You already agreed that the normal force is the action force. The latter should not appear as an item in the drawing; you already accounted for it.

Newton’s second law tells us that the acceleration of an object is the result of the forces acting on that object. Your “input force” is not a force acting on the nut. The screw pushes on the nut - the normal force. There is friction. There is no other force present.

 

 

 

[John2020]

8 hours ago, joigus said:

Don't you understand nobody who knows anything about chess can be cheated with that? It doesn't help if you say: "keep it simple," or "you overlook something."

I completely agree with you. Please @swansont, @Ghideon , @joigus and @pzkpfw , I make the mistake and fall repeatedly in the trap to explain myself about things I don't even address in my work, therefore take attention only to the device which is the main subject of this discussion. I just would like to make clear the following:

-I cannot address GR.

-I cannot address QM and especially the physics behind a quasiparticle. Ignore about what I said about Polariton and stuff (it is not addressed in my work).

-In my work, I just borrowed the definition of a theoretical quasiparticle (that may even doesn't exist) having a very special structure (presupposes that it has a mechanism to move by means of the supposed Euler internal force) in order to distinguish the supposed findings that apply just for the wider framework in Special Relativity (ignore this at the moment), in contrast to the known Einsteinian Special Relativity that applies just for bare particles  e.g. electron (no structure, therefore it cannot be propelled by means of an Euler internal force since the mechanism is absent).

-I may (as far as I can) address classical mechanics, without Hamiltonians and Lagrangians.

-Take Fig.1-Lower and Fig.1-Upper as a Physics exercise given in High School and try to solve the following question: Having as knowns what is given in the drawings (don't involve motors, there are the forces instead there present), would the system (for Lower and Upper) acquire an acceleration?

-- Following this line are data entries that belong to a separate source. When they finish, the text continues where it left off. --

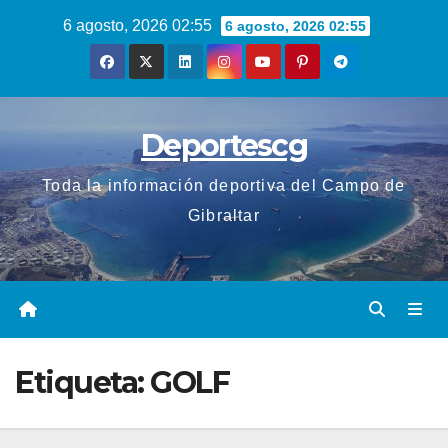
Saltar
6 agosto, 2026 02:55
6 agosto, 2026 02:55
al
contenido
Deportescg
Toda la información deportiva del Campo de
Gibraltar
Etiqueta:
GOLF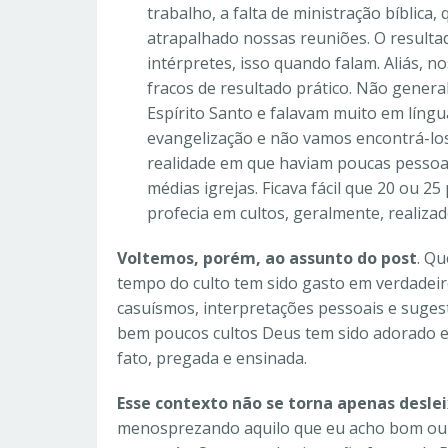
trabalho, a falta de ministração bíblica
atrapalhado nossas reuniões. O resulta
intérpretes, isso quando falam. Aliás, 
fracos de resultado prático. Não genera
Espírito Santo e falavam muito em líng
evangelização e não vamos encontrá-los
realidade em que haviam poucas pessoas
médias igrejas. Ficava fácil que 20 ou 
profecia em cultos, geralmente, realiza
Voltemos, porém, ao assunto do post
. Q
tempo do culto tem sido gasto em verdade
casuísmos, interpretações pessoais e suges
bem poucos cultos Deus tem sido adorado e
fato, pregada e ensinada.
Esse contexto não se torna apenas desle
menosprezando aquilo que eu acho bom ou q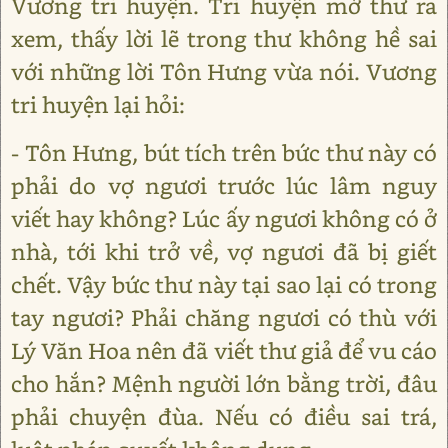
Vương tri huyện. Tri huyện mở thư ra
xem, thấy lời lẽ trong thư không hề sai
với những lời Tôn Hưng vừa nói. Vương
tri huyện lại hỏi:
- Tôn Hưng, bút tích trên bức thư này có
phải do vợ ngươi trước lúc lâm nguy
viết hay không? Lúc ấy ngươi không có ở
nhà, tới khi trở về, vợ ngươi đã bị giết
chết. Vậy bức thư này tại sao lại có trong
tay ngươi? Phải chăng ngươi có thù với
Lý Văn Hoa nên đã viết thư giả để vu cáo
cho hắn? Mệnh người lớn bằng trời, đâu
phải chuyện đùa. Nếu có điều sai trá,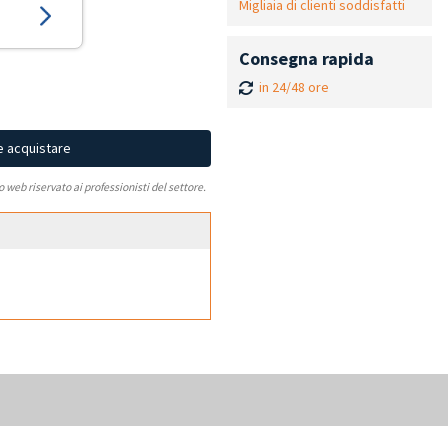
Migliaia di clienti soddisfatti
Consegna rapida
in 24/48 ore
e acquistare
to web riservato ai professionisti del settore.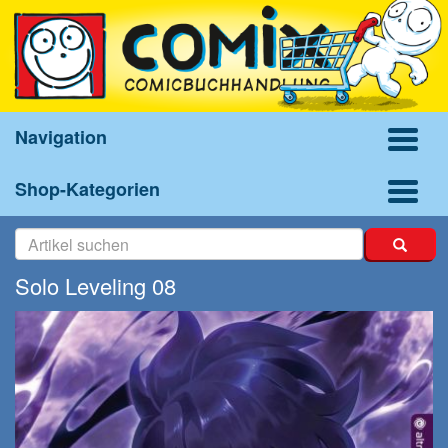
Navigation
Shop-Kategorien
Solo Leveling 08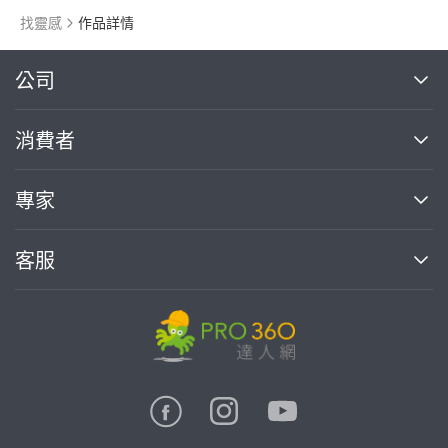
找靈感
作品詳情
繼續完成
公司
關於我們
消費者
找專家(0)
買服務(0)
媒體報導
買服務
專家
部落格
如何使用PRO360
加入我們
案件中心
客服
熱門服務
投資人關係
成為專家
所有服務
客服中心
合作提案
如何接案
價格行情
使用條款
聯絡我們
專家指南
專家目錄
信任與保障
推廣服務
在地專家推薦
隱私權政策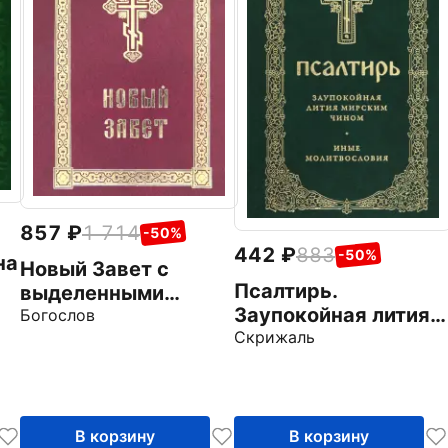
857
1 714
-50%
442
883
-50%
на
Новый Завет с
Псалтирь.
выделенными
Заупокойная лития
словами Спасителя
Богослов
мирским чином.
Скрижаль
Иные
молитвословия
В корзину
В корзину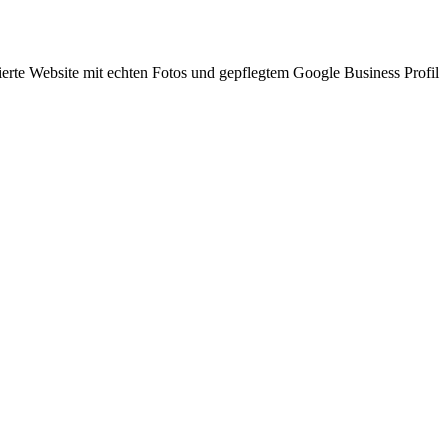
ierte Website mit echten Fotos und gepflegtem Google Business Profil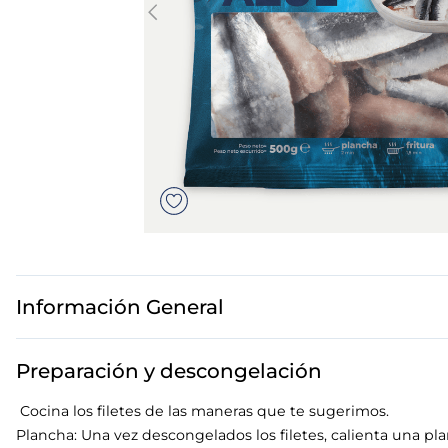
7
.
canelones
8
.
gambon
9
.
listísimos
10
.
pollo
Información General
Preparación y descongelación
Cocina los filetes de las maneras que te sugerimos.
Plancha: Una vez descongelados los filetes, calienta una pla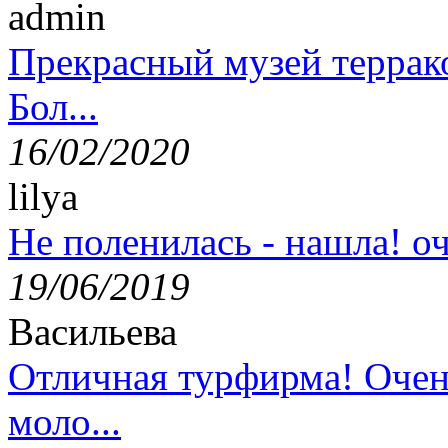
admin
Прекрасный музей террак
Бол...
16/02/2020
lilya
Не поленилась - нашла! оч
19/06/2019
Васильева
Отличная турфирма! Очен
моло...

Initially, I  would prefer to address the question in an ideal situation that does not involve friction and normal forces and later with friction and normal forces.

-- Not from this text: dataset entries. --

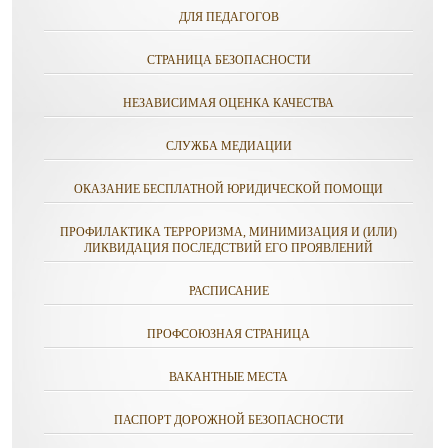
ДЛЯ ПЕДАГОГОВ
СТРАНИЦА БЕЗОПАСНОСТИ
НЕЗАВИСИМАЯ ОЦЕНКА КАЧЕСТВА
СЛУЖБА МЕДИАЦИИ
ОКАЗАНИЕ БЕСПЛАТНОЙ ЮРИДИЧЕСКОЙ ПОМОЩИ
ПРОФИЛАКТИКА ТЕРРОРИЗМА, МИНИМИЗАЦИЯ И (ИЛИ)
ЛИКВИДАЦИЯ ПОСЛЕДСТВИЙ ЕГО ПРОЯВЛЕНИЙ
РАСПИСАНИЕ
ПРОФСОЮЗНАЯ СТРАНИЦА
ВАКАНТНЫЕ МЕСТА
ПАСПОРТ ДОРОЖНОЙ БЕЗОПАСНОСТИ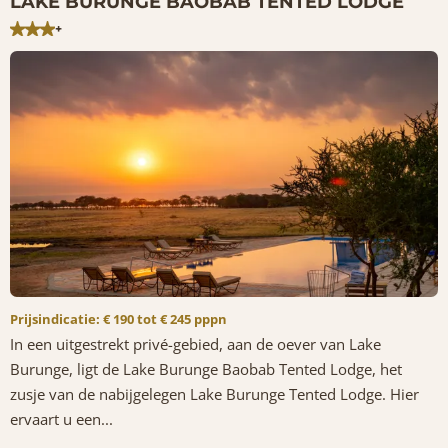
LAKE BURUNGE BAOBAB TENTED LODGE
+
Prijsindicatie: € 190 tot € 245 pppn
In een uitgestrekt privé-gebied, aan de oever van Lake
Burunge, ligt de Lake Burunge Baobab Tented Lodge, het
zusje van de nabijgelegen Lake Burunge Tented Lodge. Hier
ervaart u een...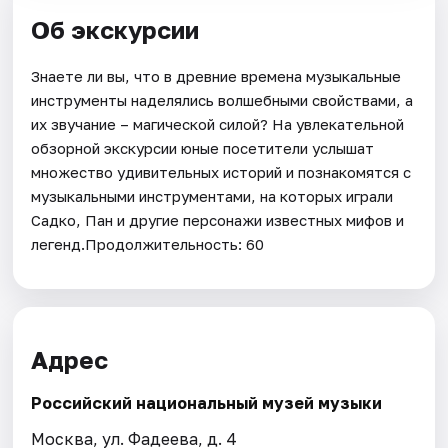
Об экскурсии
Знаете ли вы, что в древние времена музыкальные
инструменты наделялись волшебными свойствами, а
их звучание – магической силой? На увлекательной
обзорной экскурсии юные посетители услышат
множество удивительных историй и познакомятся с
музыкальными инструментами, на которых играли
Садко, Пан и другие персонажи известных мифов и
легенд.Продолжительность: 60
Адрес
Российский национальный музей музыки
Москва, ул. Фадеева, д. 4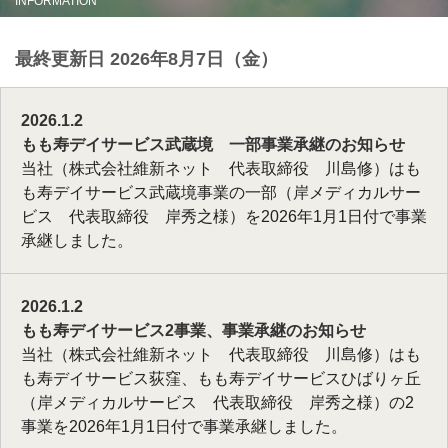
INFORMATION
最終更新日 2026年8月7日（金）
2026.1.2
もも寿デイサービス武蔵境 一部事業承継のお知らせ
当社（株式会社維新ネット 代表取締役 川島修）はも
も寿デイサービス武蔵境事業の一部（岸メディカルサー
ビス 代表取締役 岸秀之様）を2026年1月1日付で事業
承継しました。
2026.1.2
もも寿デイサービス2事業、事業承継のお知らせ
当社（株式会社維新ネット 代表取締役 川島修）はも
も寿デイサービス荻窪、もも寿デイサービスひばりヶ丘
（岸メディカルサービス 代表取締役 岸秀之様）の2
事業を2026年1月1日付で事業承継しました。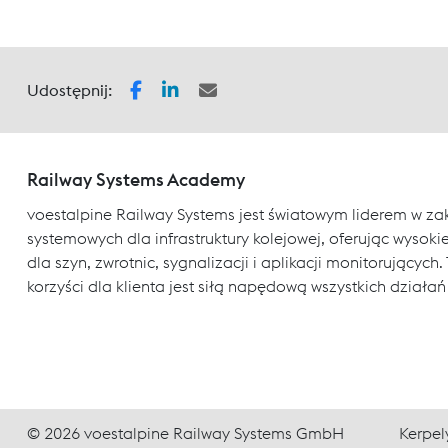
Udostępnij:
Railway Systems Academy
voestalpine Railway Systems jest światowym liderem w za
systemowych dla infrastruktury kolejowej, oferując wysokiej
dla szyn, zwrotnic, sygnalizacji i aplikacji monitorujący
korzyści dla klienta jest siłą napędową wszystkich działań
© 2026 voestalpine Railway Systems GmbH
Kerpel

7 hours ago, swansont said:

“Input force”? That not something that goes in a free-body diagram. It doesn’t matter why the screw turns. 

You already agreed that the normal force is the action force. The latter should not appear as an item in the drawing; you already accounted for it.

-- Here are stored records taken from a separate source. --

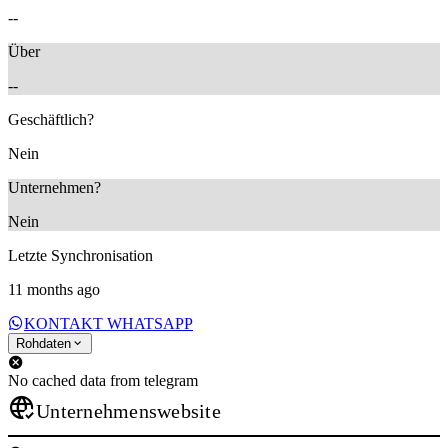
--
Über
--
Geschäftlich?
Nein
Unternehmen?
Nein
Letzte Synchronisation
11 months ago
KONTAKT WHATSAPP
Rohdaten
No cached data from telegram
Unternehmenswebsite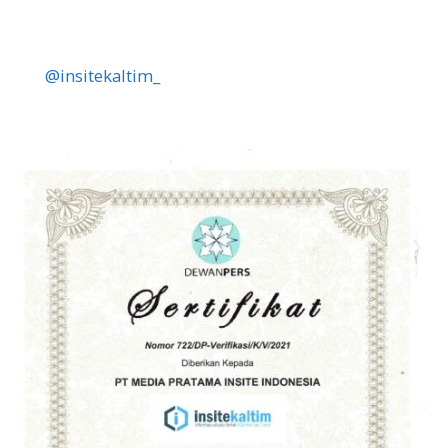
@insitekaltim_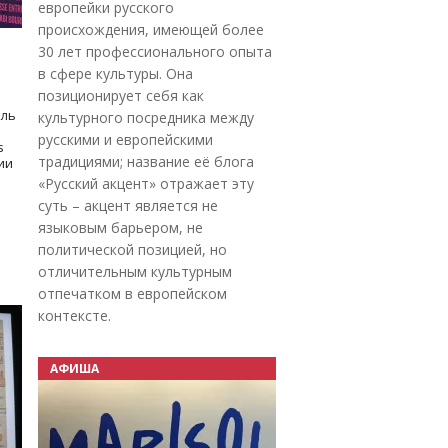
европейки русского
происхождения, имеющей более
30 лет профессионального опыта
в сфере культуры. Она
позиционирует себя как
оль
культурного посредника между
русскими и европейскими
s
традициями; название её блога
дии
«Русский акцент» отражает эту
суть – акцент является не
языковым барьером, не
политической позицией, но
отличительным культурным
отпечатком в европейском
контексте.
АФИША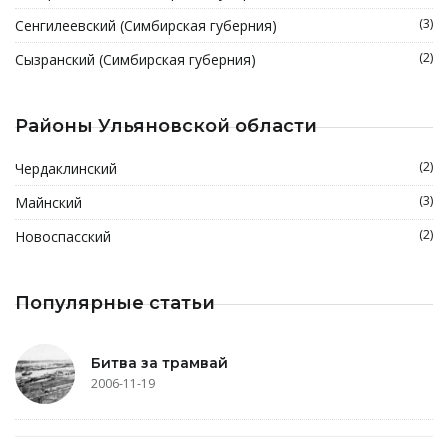
(3)
Сенгилеевский (Симбирская губерния)
(2)
Сызранский (Симбирская губерния)
Районы Ульяновской области
(2)
Чердаклинский
(3)
Майнский
(2)
Новоспасский
Популярные статьи
Битва за трамвай
2006-11-19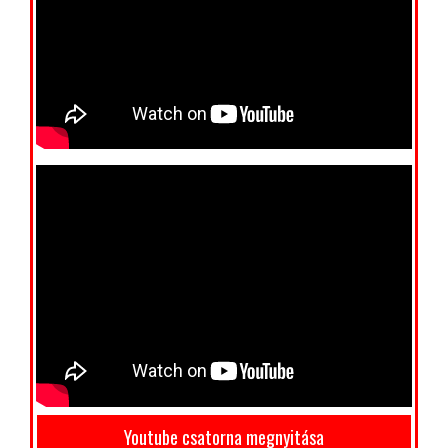
Youtube csatorna megnyitása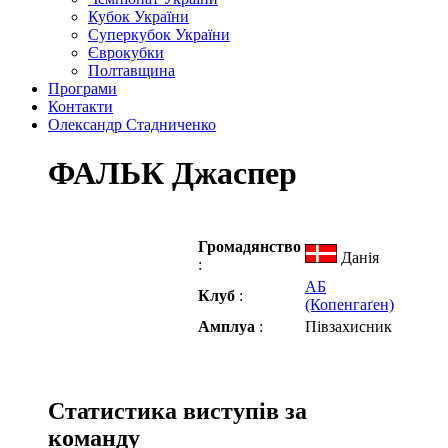
Кубок України
Суперкубок України
Єврокубки
Полтавщина
Програми
Контакти
Олександр Стадниченко
ФАЛЬК Джаспер
Громадянство
Данія
:
АБ
Клуб
:
(Копенгаґен)
Амплуа
:
Півзахисник
Статистика виступів за
команду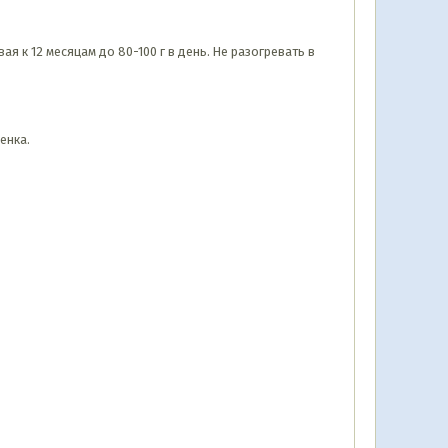
я к 12 месяцам до 80-100 г в день. Не разогревать в
енка.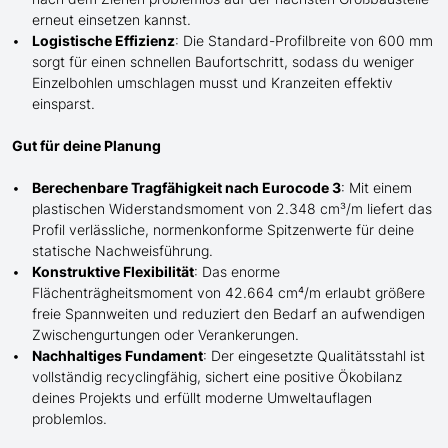
erneut einsetzen kannst.
Logistische Effizienz
: Die Standard-Profilbreite von 600 mm
sorgt für einen schnellen Baufortschritt, sodass du weniger
Einzelbohlen umschlagen musst und Kranzeiten effektiv
einsparst.
Gut für deine Planung
Berechenbare Tragfähigkeit nach Eurocode 3
: Mit einem
plastischen Widerstandsmoment von 2.348 cm³/m liefert das
Profil verlässliche, normenkonforme Spitzenwerte für deine
statische Nachweisführung.
Konstruktive Flexibilität
: Das enorme
Flächenträgheitsmoment von 42.664 cm⁴/m erlaubt größere
freie Spannweiten und reduziert den Bedarf an aufwendigen
Zwischengurtungen oder Verankerungen.
Nachhaltiges Fundament
: Der eingesetzte Qualitätsstahl ist
vollständig recyclingfähig, sichert eine positive Ökobilanz
deines Projekts und erfüllt moderne Umweltauflagen
problemlos.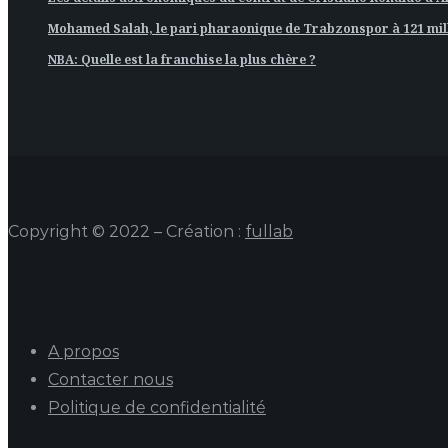
Mohamed Salah, le pari pharaonique de Trabzonspor à 121 mill
NBA: Quelle est la franchise la plus chère ?
Copyright © 2022 – Création :
fullab
A propos
Contacter nous
Politique de confidentialité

I apologize @swansont. Sometimes I fall into the trap to assume what I see and describe is clear for everyone, however by mixing unintentionally definitions in the wrong place and time. When there is a conversion mechanism (leadscrew and nut), the input is the torque force (F_A) and the output is the force that appears perpendicular to the input that is responsible for the displacement of the mass m_T, in agreement with the definition of the mechanical advantage (see: https://en.wikipedia.org/wiki/Simple_machine).Additionally, we will ignore at the moment the rotation of the system due to the counter torque by assuming the torque force (input) will be entirely converted into mass m_T displacement.

Yes, regarding the drawing with the normal forces, the normal forces represent the action-reaction pair and F_A the input to the conversion mechanism (leadscrew and nut). 

 

8 hours ago, joigus said:

You cannot have a force producing an acceleration on x_com because you don't have any dependence on x_com in the potential energy. It cannot come from fictitious forces because ficticious forces are obtained by dependence on corresponding coordinates in the kinetic energy.

May I ask you something, because I am not aware in general about the Lagrangian formalism. What you write above is this because the entire system is considered as a point (in Lagrangian) as it is the case for bodies while solving problems, in general? If, yes could we use the known expression about the definition of the COM and the velocity of the COM as follow:

\[\vec{r}_{CM} = \frac{1}{m}\sum_{i=1}^{n}m_i\vec{r}_i \\
\vec{u}_{CM} = \frac{d\vec{r}_{CM}}{dt}=\frac{1}{m}\sum_{i=1}^{n}\frac{d(m\vec{r}_{i})}{dt} \\
\vec{p} = m\vec{u}_{CM} = \sum_{i=1}^{n} \vec{p}_i\]

With the above we may address all the parts of the system separately that may help identify which part could cause a potentially change in the COM of the whole system. Do you agree with this or am I wrong?

Edited October 13, 2020 by John2020

[John2020]

Correction: "the torque force (input) will be entirely converted into mass m_T change in momentum."

[Ghideon]

1 hour ago, John2020 said:

-Take Fig.1-Lower and Fig.1-Upper as a Physics exercise given in High School and try to solve the following question: Having as knowns what is given in the drawings (don't involve motors, there are the forces instead there present), would the system (for Lower and Upper) acquire an acceleration? Initially, I  would prefer to address the question in an ideal situation that does not involve friction and normal forces and later with friction and normal forces.

Ok let's do it as a High School exercise.
Answer: As we have learned from basic physics there is the law of conservation of momentum. We also know from Fig.1 that no external forces are acting on the system. This means that the system in Fig.1 will remain at rest; there will be no acceleration. 

 

1 hour ago, John2020 said:

I cannot address GR.

But you do just that all the time in your posts.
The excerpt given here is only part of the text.